** Task inputs follows **

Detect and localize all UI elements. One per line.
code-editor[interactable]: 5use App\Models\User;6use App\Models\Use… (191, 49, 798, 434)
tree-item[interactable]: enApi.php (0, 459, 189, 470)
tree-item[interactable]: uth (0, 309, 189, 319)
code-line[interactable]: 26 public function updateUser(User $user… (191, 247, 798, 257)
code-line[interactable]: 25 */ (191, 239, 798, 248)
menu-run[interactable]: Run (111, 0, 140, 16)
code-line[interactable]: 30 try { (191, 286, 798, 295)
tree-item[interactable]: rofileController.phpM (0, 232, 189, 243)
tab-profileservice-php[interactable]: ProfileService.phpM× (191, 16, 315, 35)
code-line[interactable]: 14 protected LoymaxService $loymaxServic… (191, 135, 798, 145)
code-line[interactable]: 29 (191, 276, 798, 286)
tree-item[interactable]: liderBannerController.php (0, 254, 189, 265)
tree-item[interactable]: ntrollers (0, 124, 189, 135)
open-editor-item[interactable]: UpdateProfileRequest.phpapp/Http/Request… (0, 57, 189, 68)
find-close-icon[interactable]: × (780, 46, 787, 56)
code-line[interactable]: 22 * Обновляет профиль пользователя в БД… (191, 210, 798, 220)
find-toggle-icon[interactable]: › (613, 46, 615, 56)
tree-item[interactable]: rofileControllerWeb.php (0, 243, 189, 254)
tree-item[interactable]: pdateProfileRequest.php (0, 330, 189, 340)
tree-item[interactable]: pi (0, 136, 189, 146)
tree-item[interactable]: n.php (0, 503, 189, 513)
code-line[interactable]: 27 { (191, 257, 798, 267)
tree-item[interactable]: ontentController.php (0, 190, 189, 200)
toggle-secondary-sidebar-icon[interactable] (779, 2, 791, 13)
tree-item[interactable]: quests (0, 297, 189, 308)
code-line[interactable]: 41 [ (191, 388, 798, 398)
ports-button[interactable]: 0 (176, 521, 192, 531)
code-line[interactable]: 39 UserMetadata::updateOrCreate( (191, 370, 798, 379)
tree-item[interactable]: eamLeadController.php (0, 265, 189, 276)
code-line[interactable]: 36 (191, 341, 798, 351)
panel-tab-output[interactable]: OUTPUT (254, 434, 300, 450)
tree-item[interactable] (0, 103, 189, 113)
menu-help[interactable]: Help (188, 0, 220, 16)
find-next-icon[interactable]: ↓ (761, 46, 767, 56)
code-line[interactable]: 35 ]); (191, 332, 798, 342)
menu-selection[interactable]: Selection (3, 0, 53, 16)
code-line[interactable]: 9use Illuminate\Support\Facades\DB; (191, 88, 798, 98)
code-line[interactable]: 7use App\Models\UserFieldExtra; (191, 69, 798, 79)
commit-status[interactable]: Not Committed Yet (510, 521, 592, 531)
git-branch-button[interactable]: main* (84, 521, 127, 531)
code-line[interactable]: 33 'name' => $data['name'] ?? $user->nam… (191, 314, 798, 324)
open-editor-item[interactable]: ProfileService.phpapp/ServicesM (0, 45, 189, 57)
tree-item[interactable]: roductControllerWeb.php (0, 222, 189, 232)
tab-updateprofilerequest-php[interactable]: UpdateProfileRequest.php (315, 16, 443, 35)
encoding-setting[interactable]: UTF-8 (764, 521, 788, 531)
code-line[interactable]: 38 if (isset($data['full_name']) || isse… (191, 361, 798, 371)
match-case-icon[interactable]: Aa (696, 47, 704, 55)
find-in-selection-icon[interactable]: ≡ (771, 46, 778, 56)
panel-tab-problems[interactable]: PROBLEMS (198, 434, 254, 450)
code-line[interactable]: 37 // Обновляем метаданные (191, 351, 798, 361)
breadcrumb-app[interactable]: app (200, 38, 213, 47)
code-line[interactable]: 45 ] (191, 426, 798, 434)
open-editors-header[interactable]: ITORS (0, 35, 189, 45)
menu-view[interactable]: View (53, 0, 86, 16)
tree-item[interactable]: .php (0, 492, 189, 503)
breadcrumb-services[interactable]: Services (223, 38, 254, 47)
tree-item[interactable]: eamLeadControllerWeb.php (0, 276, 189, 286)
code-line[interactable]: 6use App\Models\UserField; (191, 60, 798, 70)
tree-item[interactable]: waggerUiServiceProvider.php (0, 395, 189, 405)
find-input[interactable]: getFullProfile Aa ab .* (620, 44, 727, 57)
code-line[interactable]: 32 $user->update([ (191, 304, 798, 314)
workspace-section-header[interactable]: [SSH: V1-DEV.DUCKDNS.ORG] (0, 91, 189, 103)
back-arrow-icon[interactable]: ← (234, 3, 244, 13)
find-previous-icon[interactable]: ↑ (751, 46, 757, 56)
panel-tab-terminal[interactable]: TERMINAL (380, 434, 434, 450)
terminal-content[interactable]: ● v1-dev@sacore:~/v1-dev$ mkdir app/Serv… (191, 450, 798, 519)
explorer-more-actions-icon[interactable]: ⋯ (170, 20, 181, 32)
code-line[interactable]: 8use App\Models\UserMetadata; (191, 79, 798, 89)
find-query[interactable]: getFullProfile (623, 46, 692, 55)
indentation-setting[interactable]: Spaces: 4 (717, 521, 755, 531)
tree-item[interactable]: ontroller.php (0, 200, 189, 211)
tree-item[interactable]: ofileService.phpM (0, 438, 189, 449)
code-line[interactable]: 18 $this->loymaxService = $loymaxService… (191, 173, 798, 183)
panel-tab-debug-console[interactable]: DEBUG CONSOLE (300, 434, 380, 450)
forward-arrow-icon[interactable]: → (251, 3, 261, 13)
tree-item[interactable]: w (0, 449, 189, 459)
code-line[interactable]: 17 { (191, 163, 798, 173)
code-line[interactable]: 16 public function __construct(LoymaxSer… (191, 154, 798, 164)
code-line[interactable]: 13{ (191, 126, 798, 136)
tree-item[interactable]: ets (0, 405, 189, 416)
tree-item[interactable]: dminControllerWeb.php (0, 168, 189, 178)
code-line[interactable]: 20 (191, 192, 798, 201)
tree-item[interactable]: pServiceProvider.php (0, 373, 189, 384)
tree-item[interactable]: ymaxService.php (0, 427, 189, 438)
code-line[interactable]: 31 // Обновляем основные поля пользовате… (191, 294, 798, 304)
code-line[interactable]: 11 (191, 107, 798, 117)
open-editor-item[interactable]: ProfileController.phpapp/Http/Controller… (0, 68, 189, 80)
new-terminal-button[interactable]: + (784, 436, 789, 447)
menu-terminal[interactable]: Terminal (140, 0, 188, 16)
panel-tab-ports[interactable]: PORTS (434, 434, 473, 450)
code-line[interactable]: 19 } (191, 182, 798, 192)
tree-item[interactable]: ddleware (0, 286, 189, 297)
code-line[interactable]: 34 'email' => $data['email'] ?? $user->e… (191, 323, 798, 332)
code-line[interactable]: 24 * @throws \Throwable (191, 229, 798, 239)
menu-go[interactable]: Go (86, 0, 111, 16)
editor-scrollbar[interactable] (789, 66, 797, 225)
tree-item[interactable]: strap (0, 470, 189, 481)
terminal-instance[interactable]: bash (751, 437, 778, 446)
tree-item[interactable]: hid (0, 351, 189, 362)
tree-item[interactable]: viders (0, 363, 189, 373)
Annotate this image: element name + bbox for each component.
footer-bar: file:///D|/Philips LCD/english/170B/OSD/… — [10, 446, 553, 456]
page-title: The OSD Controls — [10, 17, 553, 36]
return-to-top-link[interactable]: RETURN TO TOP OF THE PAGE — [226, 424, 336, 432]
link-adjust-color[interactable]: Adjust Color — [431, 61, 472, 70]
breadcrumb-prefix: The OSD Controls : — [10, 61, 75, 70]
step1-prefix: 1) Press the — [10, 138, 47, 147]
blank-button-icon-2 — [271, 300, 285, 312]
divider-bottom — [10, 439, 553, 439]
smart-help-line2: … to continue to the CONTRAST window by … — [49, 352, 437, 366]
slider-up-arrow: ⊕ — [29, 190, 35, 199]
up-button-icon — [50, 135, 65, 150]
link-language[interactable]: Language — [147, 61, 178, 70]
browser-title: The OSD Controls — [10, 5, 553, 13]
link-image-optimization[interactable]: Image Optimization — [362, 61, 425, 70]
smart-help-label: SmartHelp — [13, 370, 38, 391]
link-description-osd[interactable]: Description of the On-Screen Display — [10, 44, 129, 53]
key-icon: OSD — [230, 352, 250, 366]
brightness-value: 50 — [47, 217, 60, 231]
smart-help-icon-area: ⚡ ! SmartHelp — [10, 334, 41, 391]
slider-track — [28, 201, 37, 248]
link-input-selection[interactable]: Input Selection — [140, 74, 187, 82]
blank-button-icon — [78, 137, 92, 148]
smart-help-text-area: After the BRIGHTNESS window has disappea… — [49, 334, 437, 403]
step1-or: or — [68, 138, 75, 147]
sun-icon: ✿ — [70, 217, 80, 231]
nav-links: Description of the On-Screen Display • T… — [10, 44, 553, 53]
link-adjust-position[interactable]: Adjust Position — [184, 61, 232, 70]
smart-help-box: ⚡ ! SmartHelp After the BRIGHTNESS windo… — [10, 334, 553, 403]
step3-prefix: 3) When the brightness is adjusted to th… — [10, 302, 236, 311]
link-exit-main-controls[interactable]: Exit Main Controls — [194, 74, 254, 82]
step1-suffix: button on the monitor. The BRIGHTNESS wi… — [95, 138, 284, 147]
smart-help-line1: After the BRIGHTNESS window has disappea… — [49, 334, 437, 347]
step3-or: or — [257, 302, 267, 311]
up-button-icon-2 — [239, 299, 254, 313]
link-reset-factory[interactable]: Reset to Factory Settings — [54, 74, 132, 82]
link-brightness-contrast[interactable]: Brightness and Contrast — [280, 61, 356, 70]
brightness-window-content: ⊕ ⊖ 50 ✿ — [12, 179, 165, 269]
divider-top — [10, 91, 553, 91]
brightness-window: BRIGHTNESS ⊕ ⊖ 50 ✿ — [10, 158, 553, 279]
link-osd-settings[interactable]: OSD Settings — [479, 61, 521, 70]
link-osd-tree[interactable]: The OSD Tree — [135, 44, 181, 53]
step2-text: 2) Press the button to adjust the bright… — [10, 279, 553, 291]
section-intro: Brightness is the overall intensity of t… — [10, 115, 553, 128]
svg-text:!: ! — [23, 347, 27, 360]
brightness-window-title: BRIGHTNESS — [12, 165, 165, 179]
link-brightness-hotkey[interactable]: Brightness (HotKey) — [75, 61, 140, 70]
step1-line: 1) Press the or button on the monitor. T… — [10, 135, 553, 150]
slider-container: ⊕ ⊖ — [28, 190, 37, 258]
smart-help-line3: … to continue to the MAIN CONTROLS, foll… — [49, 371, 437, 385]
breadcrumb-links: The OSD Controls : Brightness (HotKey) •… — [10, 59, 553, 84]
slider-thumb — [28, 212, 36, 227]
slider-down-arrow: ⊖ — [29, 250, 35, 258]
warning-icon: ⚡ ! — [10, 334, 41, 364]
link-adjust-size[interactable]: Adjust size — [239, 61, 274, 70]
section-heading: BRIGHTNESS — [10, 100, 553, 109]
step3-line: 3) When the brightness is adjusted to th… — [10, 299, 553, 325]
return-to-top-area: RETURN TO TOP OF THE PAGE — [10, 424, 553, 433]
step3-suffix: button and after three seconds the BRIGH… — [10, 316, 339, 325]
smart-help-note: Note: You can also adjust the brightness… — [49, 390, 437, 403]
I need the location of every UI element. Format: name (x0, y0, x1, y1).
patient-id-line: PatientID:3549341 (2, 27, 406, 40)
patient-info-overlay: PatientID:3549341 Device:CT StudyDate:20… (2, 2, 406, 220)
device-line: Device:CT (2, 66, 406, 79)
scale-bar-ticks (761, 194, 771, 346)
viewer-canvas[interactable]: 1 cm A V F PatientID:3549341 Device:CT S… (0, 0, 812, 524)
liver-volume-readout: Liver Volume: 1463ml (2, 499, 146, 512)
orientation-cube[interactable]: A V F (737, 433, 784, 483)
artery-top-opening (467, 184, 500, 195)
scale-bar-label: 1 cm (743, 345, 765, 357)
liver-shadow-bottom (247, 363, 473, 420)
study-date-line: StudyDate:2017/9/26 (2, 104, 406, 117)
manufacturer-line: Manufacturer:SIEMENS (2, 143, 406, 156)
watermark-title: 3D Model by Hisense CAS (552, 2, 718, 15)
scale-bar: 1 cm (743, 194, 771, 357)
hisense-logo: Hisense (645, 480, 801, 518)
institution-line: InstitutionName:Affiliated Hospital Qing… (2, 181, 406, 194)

** End of Task inputs **

■ What the task asks ■
State the number of lines above that hold the string "find", with nothing added.

■ Solution below ■
7